Neurenteric cysts are CNS lesions most frequently occurring in the spinal cord. Intracranial neurenteric cysts are rarer, typically presenting with headache, mass effect, or location-specific symptoms. The area postrema is known as the emetic center of the brain; lesions can cause nausea and vomiting. Our case, featuring a neurenteric cyst of the area postrema, illustrates the importance of considering a neurological etiology for nonspecific symptoms that otherwise elude explanation. Our patient presented with acute decompensated hydrocephalus upon exploratory abdominal laparoscopy for unresolving abdominal pain. The patient had an eight-month history of unexplained intermittent nausea, vomiting, and abdominal pain. These bouts increased in frequency during the weeks before acute presentation, prompting exploratory abdominal laparoscopy. The acute decompensation was managed by ventriculostomy, and cranial MRI revealed a cystic mass by the floor of the fourth ventricle. After the patient stabilized and returned to neurological baseline, suboccipital craniectomy and resection were performed. The mass was histologically identified as a neurenteric cyst. The patient was free from neurological complaints at one-year follow-up, indicating that the successful resection of the area postrema-associated neurenteric cyst resolved her previous symptoms. Thus, some intracranial lesions can masquerade as nonspecific symptoms, presenting a challenge to accurate diagnosis.

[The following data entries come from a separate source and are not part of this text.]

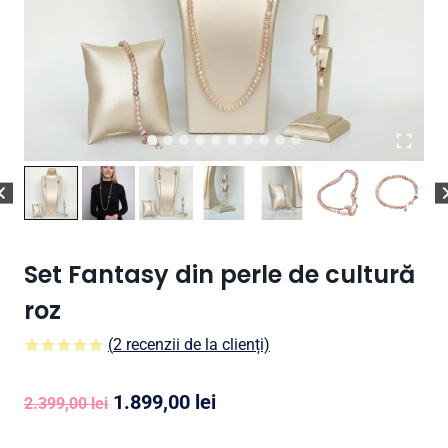
Set Fantasy din perle de cultură
roz
(
2
recenzii de la clienți)
5.00
5
2
din
pe
baza a
Prețul
Prețul
1.899,00
lei
evaluări ale
2.399,00
lei
clienților
inițial
curent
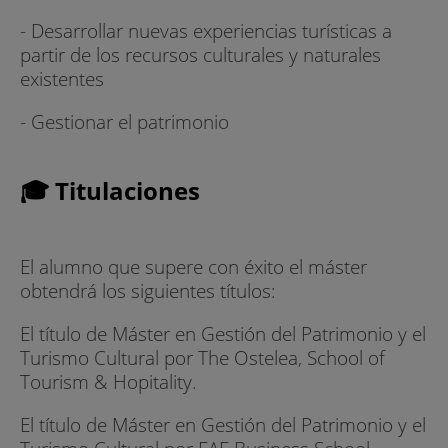
- Desarrollar nuevas experiencias turísticas a
partir de los recursos culturales y naturales
existentes
- Gestionar el patrimonio
🎓 Titulaciones
El alumno que supere con éxito el máster
obtendrá los siguientes títulos:
El título de Máster en Gestión del Patrimonio y el
Turismo Cultural por The Ostelea, School of
Tourism & Hopitality.
El título de Máster en Gestión del Patrimonio y el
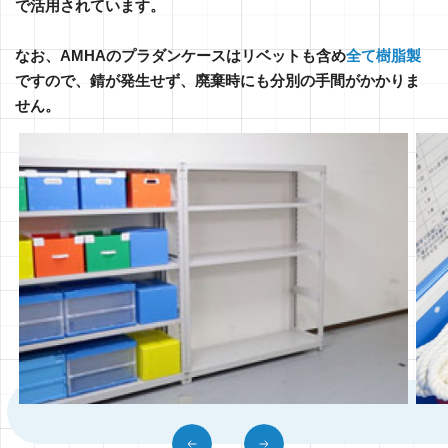
で活用されています。
なお、AMHAのプラダンケースはリベットも含め
全て樹脂製
ですので、錆が発生せず、廃棄時にも分別の手間がかかりま
せん。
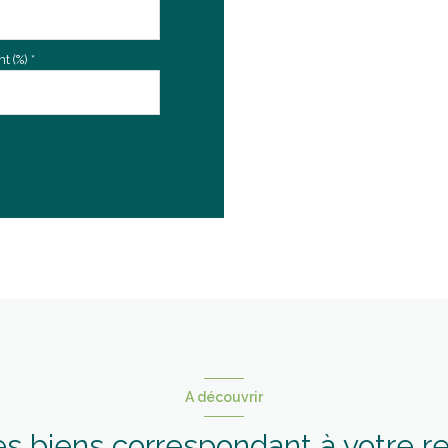
 (%) *
A découvrir
es biens correspondant à votre 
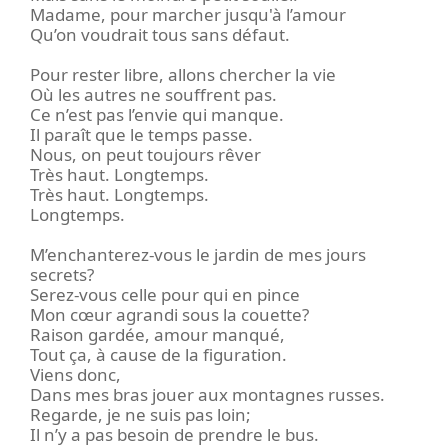
Madame, pour marcher jusqu'à l’amour
Qu’on voudrait tous sans défaut.
Pour rester libre, allons chercher la vie
Où les autres ne souffrent pas.
Ce n’est pas l’envie qui manque.
Il paraît que le temps passe.
Nous, on peut toujours rêver
Très haut. Longtemps.
Très haut. Longtemps.
Longtemps.
M’enchanterez-vous le jardin de mes jours
secrets?
Serez-vous celle pour qui en pince
Mon cœur agrandi sous la couette?
Raison gardée, amour manqué,
Tout ça, à cause de la figuration.
Viens donc,
Dans mes bras jouer aux montagnes russes.
Regarde, je ne suis pas loin;
Il n’y a pas besoin de prendre le bus.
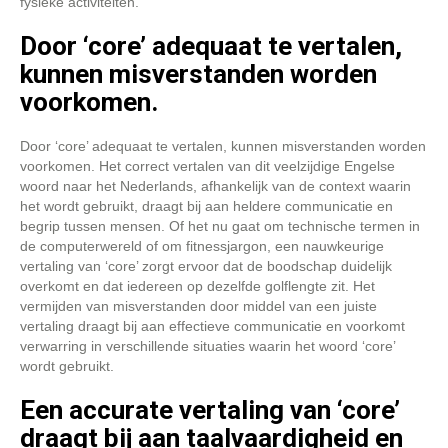
fysieke activiteiten.
Door ‘core’ adequaat te vertalen,
kunnen misverstanden worden
voorkomen.
Door ‘core’ adequaat te vertalen, kunnen misverstanden worden
voorkomen. Het correct vertalen van dit veelzijdige Engelse
woord naar het Nederlands, afhankelijk van de context waarin
het wordt gebruikt, draagt bij aan heldere communicatie en
begrip tussen mensen. Of het nu gaat om technische termen in
de computerwereld of om fitnessjargon, een nauwkeurige
vertaling van ‘core’ zorgt ervoor dat de boodschap duidelijk
overkomt en dat iedereen op dezelfde golflengte zit. Het
vermijden van misverstanden door middel van een juiste
vertaling draagt bij aan effectieve communicatie en voorkomt
verwarring in verschillende situaties waarin het woord ‘core’
wordt gebruikt.
Een accurate vertaling van ‘core’
draagt bij aan taalvaardigheid en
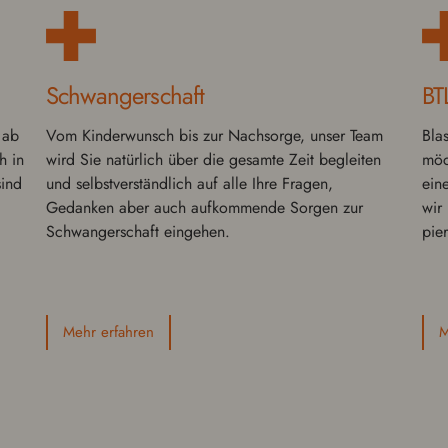
Schwanger­schaft
BT
 ab
Vom Kinder­wun­sch bis zur Nach­sorge, unser Team
Bla
h in
wird Sie natür­lich über die gesamte Zeit begleit­en
möc
sind
und selb­stver­ständlich auf alle Ihre Fragen,
ein
Gedanken aber auch aufk­om­mende Sorgen zur
wir 
Schwanger­schaft eingehen.
pie
Mehr erfahren
M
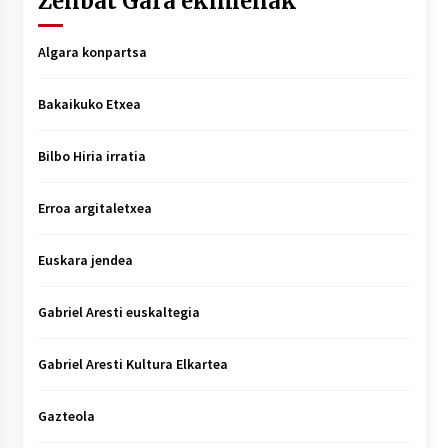
Zenbat Gara ekimenak
Algara konpartsa
Bakaikuko Etxea
Bilbo Hiria irratia
Erroa argitaletxea
Euskara jendea
Gabriel Aresti euskaltegia
Gabriel Aresti Kultura Elkartea
Gazteola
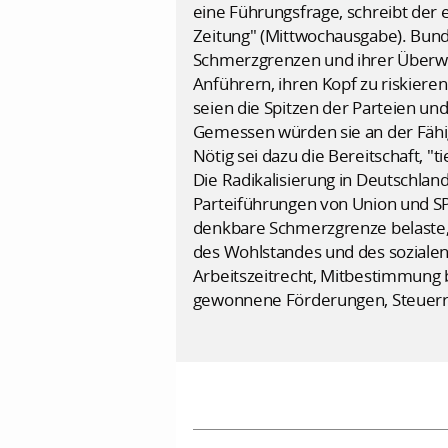
eine Führungsfrage, schreibt der 
Zeitung" (Mittwochausgabe). Bund
Schmerzgrenzen und ihrer Überwin
Anführern, ihren Kopf zu riskiere
seien die Spitzen der Parteien u
Gemessen würden sie an der Fähig
Nötig sei dazu die Bereitschaft,
Die Radikalisierung in Deutschlan
Parteiführungen von Union und SPD
denkbare Schmerzgrenze belaste, 
des Wohlstandes und des sozialen
Arbeitszeitrecht, Mitbestimmung b
gewonnene Förderungen, Steuerr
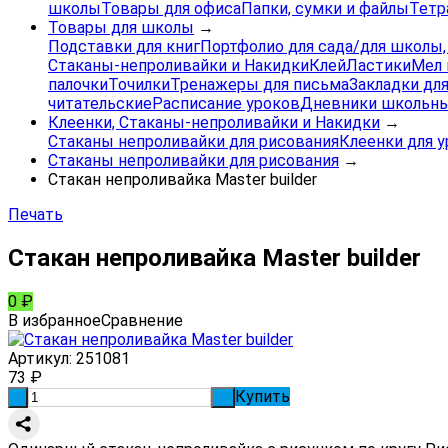
школы
Товары для офиса
Папки, сумки и файлы
Тетр
Товары для школы
→
Подставки для книг
Портфолио для сада/для школы
Стаканы-непроливайки и Накидки
Клей
Ластики
Мел 
палочки
Точилки
Тренажеры для письма
Закладки для
читательские
Расписание уроков
Дневники школьны
Клеенки, Стаканы-непроливайки и Накидки
→
Стаканы непроливайки для рисования
Клеенки для у
Стаканы непроливайки для рисования
→
Стакан непроливайка Master builder
Печать
Стакан непроливайка Master builder
0
₽
В избранное
Сравнение
Артикул:
251081
73
₽
Купить
-
+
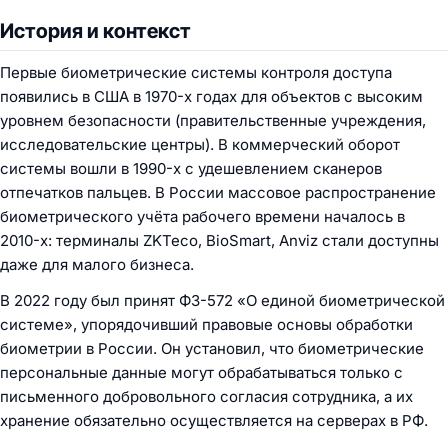
История и контекст
Первые биометрические системы контроля доступа
появились в США в 1970-х годах для объектов с высоким
уровнем безопасности (правительственные учреждения,
исследовательские центры). В коммерческий оборот
системы вошли в 1990-х с удешевлением сканеров
отпечатков пальцев. В России массовое распространение
биометрического учёта рабочего времени началось в
2010-х: терминалы ZKTeco, BioSmart, Anviz стали доступны
даже для малого бизнеса.
В 2022 году был принят ФЗ-572 «О единой биометрической
системе», упорядочивший правовые основы обработки
биометрии в России. Он установил, что биометрические
персональные данные могут обрабатываться только с
письменного добровольного согласия сотрудника, а их
хранение обязательно осуществляется на серверах в РФ.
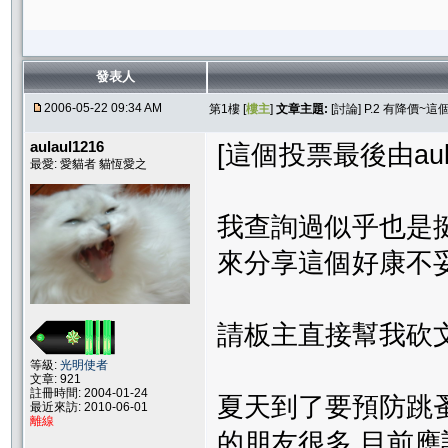
發表人
2006-05-22 09:34 AM
第1樓 [
樓主
]
文章主題:
[討論] P.2 有降價
aulaul1216
[這個投票最後由aulaul
最愛: 愛貓者 貓恆愛之
我查詢過似乎也是
來分享這個好康不
請板主直接幫我砍文
等級:
光明使者
文章: 921
註冊時間: 2004-01-24
夏天到了要預防跳蚤
最近來訪: 2010-06-01
離線
的朋友很多,目前應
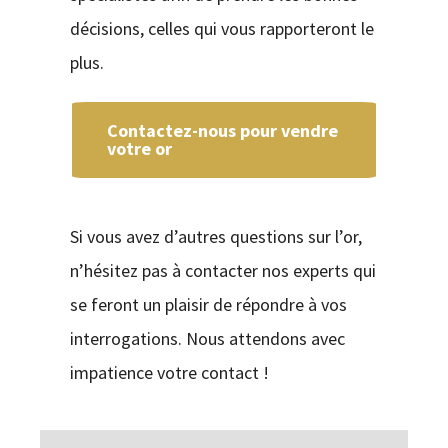
décisions, celles qui vous rapporteront le
plus.
Contactez-nous pour vendre
votre or
Si vous avez d’autres questions sur l’or,
n’hésitez pas à contacter nos experts qui
se feront un plaisir de répondre à vos
interrogations. Nous attendons avec
impatience votre contact !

神经肠囊肿是中枢神经系统病变,最常发生于脊髓。颅内神经肠囊肿较为罕见,通常表现为头痛、占位效应或特定部位症状。最后区被称为脑的催吐中枢;该部位的病变可导致恶心和呕吐。我们的病例为最后区神经肠囊肿,说明了对于难以解释的非特异性症状考虑神经病因的重要性。我们的患者在因持续性腹痛进行 exploratory abdominal laparoscopy(此处“exploratory abdominal laparoscopy”可能有误,推测为“ exploratory laparotomy”,即剖腹探查术)时出现急性失代偿性脑积水。患者有8个月无法解释的间歇性恶心、呕吐和腹痛病史。在急性发作前几周,这些发作频率增加,促使进行剖腹探查术。急性失代偿通过脑室造瘘术处理,头颅磁共振成像显示第四脑室底部有一个囊性肿块。患者病情稳定并恢复到神经学基线后,进行了枕下颅骨切除术和肿物切除术。该肿物经组织学鉴定为神经肠囊肿。在一年的随访中,患者没有神经方面的不适,这表明成功切除与最后区相关的神经肠囊肿消除了她之前的症状。因此,一些颅内病变可能伪装成非特异性症状,给准确诊断带来挑战。